The federal agencies with regulatory authority over the Affordable Care Act (ACA) have released new proposed regulations covering a variety of topics. The proposed rule was issued jointly by the Department of Labor (DOL), the Department of Health and Human Services (HHS) and Treasury.
Legislation passed in 2014, established that expatriate health insurance coverage is automatically deemed minimum essential coverage for ACA purposes. The law also exempts individuals with expatriate health plans, employer sponsors of expatriate health plans, and expatriate health plan insurers from almost all of the requirements of the ACA. This proposed rule addresses the implementation of that legislation. Of particular note is that an exception to the expatriate plan exemption is that employers and coverage providers still have IRC 6055 and 6056 reporting obligations for any expatriate coverage offered and provided to employees and individuals under these plans. Furthermore, under some circumstances, the plans that cover expatriates who are assigned (rather than transferred back) to work in the United States will also be subject to so-called Cadillac tax.
Lifetime and Annual Limits
The proposed rule provides a clarifying definition of essential health benefits (EHBs) specific to the ACA requirement that annual and lifetime limits cannot be imposed on EHBs offered by large group health plans. For this purpose, the proposed rule would define EHBs as benefits covered by the benchmark plan of a state, including state-mandated benefits considered to be EHBs, or benefits covered by one of the three Federal Employee Health Benefit program plans that may be used as benchmark plans by the states.
Short-term major medical policies are considered to be excepted benefits under both the Health Insurance Portability and Accountability Act (HIPAA) and the ACA and therefore are not generally subject to the federal health reform requirements. The proposed rule would amend the regulatory definition of short-term coverage to prohibit insurers from offering short-term policies for periods longer than three months. Furthermore, the rule proposes that these policies be non-renewable and that insurers provide purchasers with detailed notices about the limitations of these policies during the sales and enrollment process.
Other Excepted Benefits
Regarding fixed indemnity coverage, the rule would require policies to pay a fixed amount per day or other time period of service without regard to the cost of the service or the type of items or services provided. Policies that pay different types of providers’ different amounts or pay for a percentage of provider services could no longer be marketed as excepted benefits. The proposed rule would also require amendments to policy applications, enrollment and reenrollment materials for group and individual policies that include warnings about the limitations of such policies.

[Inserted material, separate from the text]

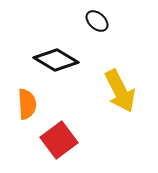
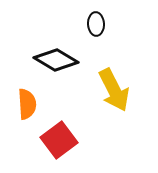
black ellipse: moved 1 px left, 3 px down; rotated 45 degrees clockwise
yellow arrow: moved 6 px left, 1 px up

Additionally, the proposed rule would require that similar supplemental coverage marketed to employer groups as an excepted benefit must either fill in cost-sharing gaps or cover only services that do not qualify as EHBs according to the EHB standard adopted by the state in which such policies are being marketed.
Finally, the proposal defines travel insurance as coverage for personal risks incurred during planned travel, including trip interruption or cancellation, loss or damage to luggage, or damage to accommodations or rental vehicles. It can also include sickness, accident, disability or death coverage during travel, but only if the health benefits are not offered on a comprehensive, standalone basis and are incidental to other coverage. Travel insurance would be limited to coverage of less than six months and could not be used to cover people employed overseas, such as expatriates or members of the armed forces.